Depuis la guerre en Ukraine, les politiques et les médias n’ont qu’un mot à la bouche, ou plutôt deux et c’est “pouvoir d’achat”. Chacun y va de sa ritournelle pour nous dire comment le protéger. Oui, quand le pouvoir d’achat va mal, ou risque d’aller mal, il n’y a pas de petites économies.

Je dédie donc cette chronique aux jeunes et aux ménages les plus fragilisés en leur disant qu’ils doivent se méfier comme de la peste des abonnements car mine de rien, ces abonnements supposés indolores leur coûtent plusieurs centaines d’euros par an. Je vise bien entendu les abonnements aux sites de streaming vidéo comme Netflix, Amazon Prime ou Disney +. Je vise aussi les abonnements aux streaming audio comme Spotify ou Deezer. Je vise les abonnements aux jeux vidéo, voire même des abonnements pour se faire livrer du café chez soi. Tous ces abonnements participent à un phénomène récent, et leur coût s’ajoute à ce que les économistes appellent les dépenses contraintes (c’est-à-dire les loyers, les remboursements de prêts hypothécaires, l’abonnement au gaz et à l’électricité, les assurances, les frais de transports et j’en oublie certainement).
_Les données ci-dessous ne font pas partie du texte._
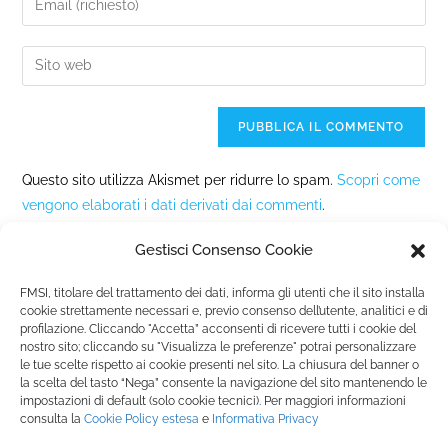
Questo sito utilizza Akismet per ridurre lo spam.
Scopri come
vengono elaborati i dati derivati dai commenti
.
Gestisci Consenso Cookie
FMSI, titolare del trattamento dei dati, informa gli utenti che il sito installa
cookie strettamente necessari e, previo consenso dell’utente, analitici e di
profilazione. Cliccando "Accetta” acconsenti di ricevere tutti i cookie del
nostro sito; cliccando su "Visualizza le preferenze" potrai personalizzare
Fondazione Marista per la Solidarietà
Internazionale ETS
le tue scelte rispetto ai cookie presenti nel sito. La chiusura del banner o
P.le M. Champagnat, 2 00144 Roma, Italia
la scelta del tasto “Nega” consente la navigazione del sito mantenendo le
impostazioni di default (solo cookie tecnici). Per maggiori informazioni
Tel.: +39 06 54 5171 | Fax: +39 06 54 517 500
consulta la
Cookie Policy
estesa
e
Informativa Privacy
Email:
fmsi@fms.it
| C.F. 97484360587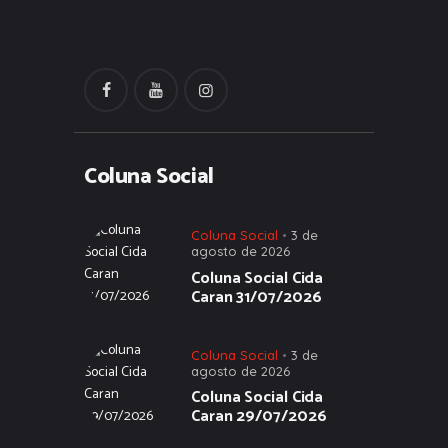
Coluna Social
Coluna Social
3 de
agosto de 2026
Coluna Social Cida
Caran 31/07/2026
Coluna Social
3 de
agosto de 2026
Coluna Social Cida
Caran 29/07/2026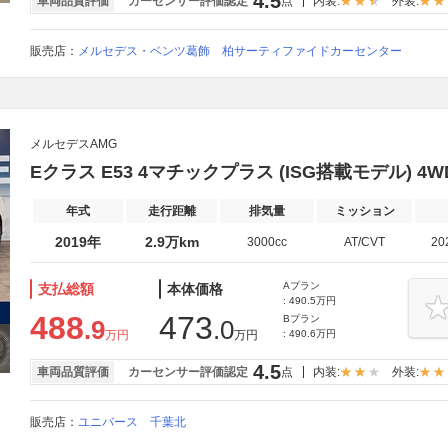
4.5
車両品質評価
カーセンサー評価認定
点
内装:
外装:
販売店：
メルセデス・ベンツ葛飾 柏サーティファイドカーセンター
メルセデスAMG
Eクラス E53 4マチックプラス (ISG搭載モデル)
年式
走行距離
排気量
ミッション
2019年
2.9万km
3000cc
AT/CVT
20
Aプラン
支払総額
本体価格
: 490.5万円
488
473
Bプラン
.9
.0
万円
万円
: 490.6万円
4.5
車両品質評価
カーセンサー評価認定
点
内装:
外装:
販売店：
ユニバース 千葉北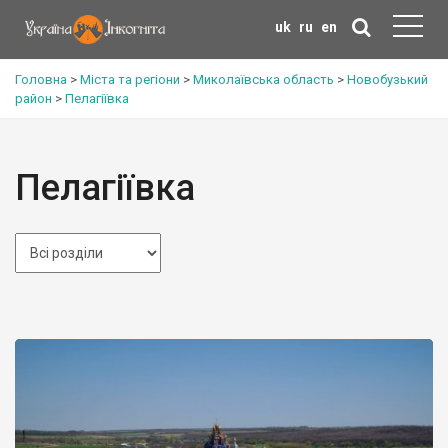
uk
ru
en
Головна
>
Міста та регіони
>
Миколаївська область
>
Новобузький
район
>
Пелагіївка
Пелагіївка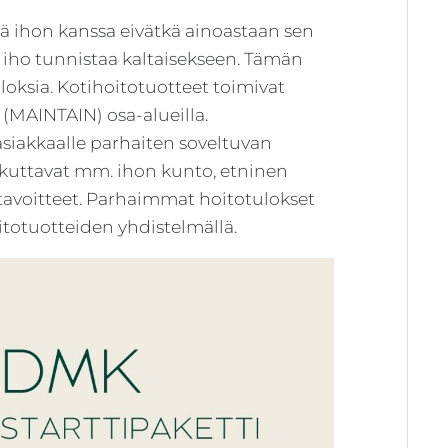
ä ihon kanssa eivätkä ainoastaan sen
a iho tunnistaa kaltaisekseen. Tämän
oksia. Kotihoitotuotteet toimivat
MAINTAIN) osa-alueilla.
asiakkaalle parhaiten soveltuvan
ikuttavat mm. ihon kunto, etninen
tavoitteet. Parhaimmat hoitotulokset
totuotteiden yhdistelmällä.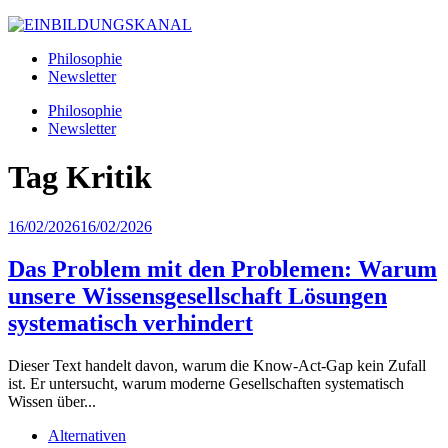
Philosophie
Newsletter
Philosophie
Newsletter
Tag
Kritik
16/02/2026
16/02/2026
Das Problem mit den Problemen: Warum
unsere Wissensgesellschaft Lösungen
systematisch verhindert
Dieser Text handelt davon, warum die Know-Act-Gap kein Zufall
ist. Er untersucht, warum moderne Gesellschaften systematisch
Wissen über...
Alternativen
Bref, ce sont des dépenses contraintes, dans le sens où il faut les payer quoiqu’il arrive, raison pour laquelle, le budget des jeunes est aujourd’hui de plus en plus vulnérable face à la multiplication de ces abonnements annexes. D’ailleurs, cette tendance ne grève pas que les budgets des jeunes ou des ménages les moins aisés, si vous prenez une famille de la classe moyenne avec plusieurs adolescents qui ont des goûts différents, vous êtes partis pour 6 ou 7 abonnements sans difficulté. L’objet de cette chronique n’est pas d’interdire ces abonnements ou d’empêcher les jeunes d’avoir accès aux “loisirs à domicile”, non, c’est juste de leur dire qu’ils doivent faire le tri.
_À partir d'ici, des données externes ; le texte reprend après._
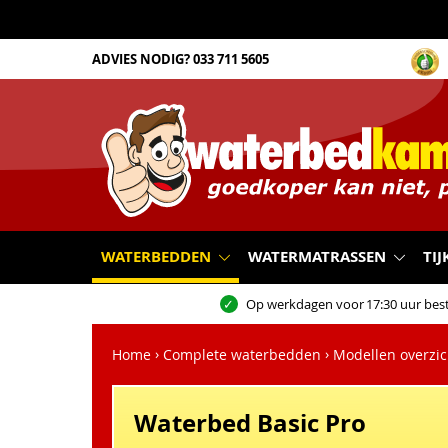
ADVIES NODIG?
033 711 5605
WATERBEDDEN
WATERMATRASSEN
TIJ
Op werkdagen voor
17:30 uur best
Home
Complete waterbedden
Modellen overzic
Waterbed Basic Pro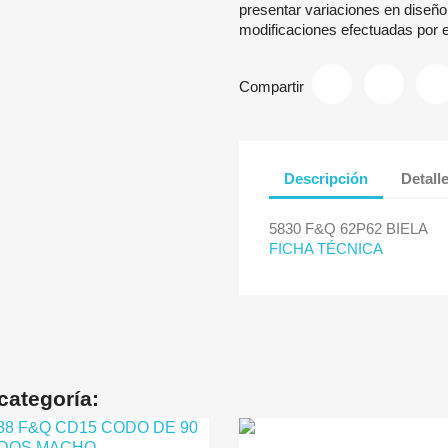
presentar variaciones en diseño
modificaciones efectuadas por el
Compartir
Descripción
Detall
5830 F&Q 62P62 BIELA
FICHA TÉCNICA
categoría: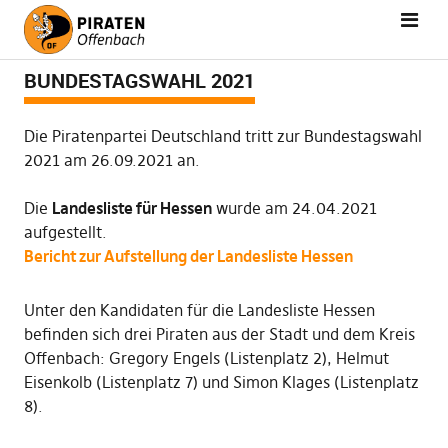
BUNDESTAGSWAHL 2021
Die Piratenpartei Deutschland tritt zur Bundestagswahl
2021 am 26.09.2021 an.
Die
Landesliste für Hessen
wurde am 24.04.2021
aufgestellt.
Bericht zur Aufstellung der Landesliste Hessen
Unter den Kandidaten für die Landesliste Hessen
befinden sich drei Piraten aus der Stadt und dem Kreis
Offenbach: Gregory Engels (Listenplatz 2), Helmut
Eisenkolb (Listenplatz 7) und Simon Klages (Listenplatz
8).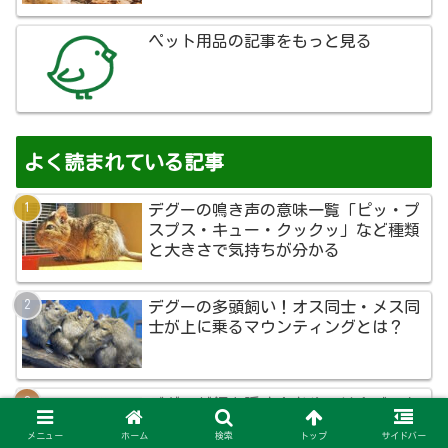
ペット用品の記事をもっと見る
よく読まれている記事
デグーの鳴き声の意味一覧「ピッ・プ
スプス・キュー・クックッ」など種類
と大きさで気持ちが分かる
デグーの多頭飼い！オス同士・メス同
士が上に乗るマウンティングとは？
デグーが餌を隠す！おやつは食べても
ペレットは隠す理由は？
メニュー
ホーム
検索
トップ
サイドバー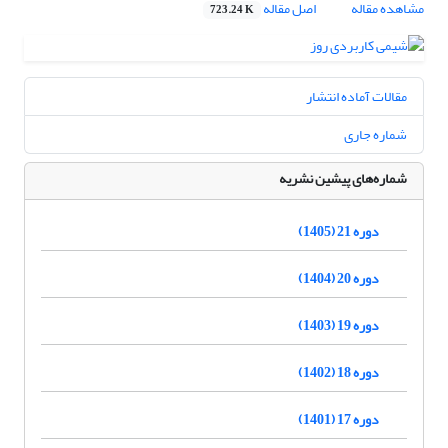
مشاهده مقاله
اصل مقاله
723.24 K
مقالات آماده انتشار
شماره جاری
شماره‌های پیشین نشریه
دوره 21 (1405)
دوره 20 (1404)
دوره 19 (1403)
دوره 18 (1402)
دوره 17 (1401)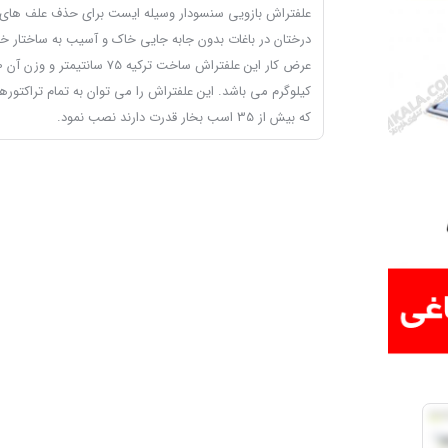
علفتراش بازویی سنسودار وسیله ایست برای حذف علف های 
درختان در باغات بدون جابه جایی خاک و آسیب به ساختار خ
عرض کار
کیلوگرم می باشد. این علفتراش را می توان به تمام تراکتوره
که بیش از 35 اسب بخار قدرت دارند نصب نمود.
Mes confrères du Figaro ont repéré une étude, en France, qui montre qu’en plus de la multiplication de ces abonnements, 44% des jeunes Français interrogés ont aussi des abonnements “fantômes”, autrement dit, des abonnements qu’ils ont payés mais qu’ils n’utilisent pas. C’est souvent le cas des abonnements pour des salles de fitness, et cet oubli est souvent favorisé par le système marketing du premier mois gratuit qui aboutit le plus souvent à ce qu’on oublie de résilier son abonnement passé ce premier mois. Les jeunes doivent garder à l’esprit que si le communisme utilise la propagande pour séduire les foules, le capitalisme, lui, utilise la publicité. A chacun son arme.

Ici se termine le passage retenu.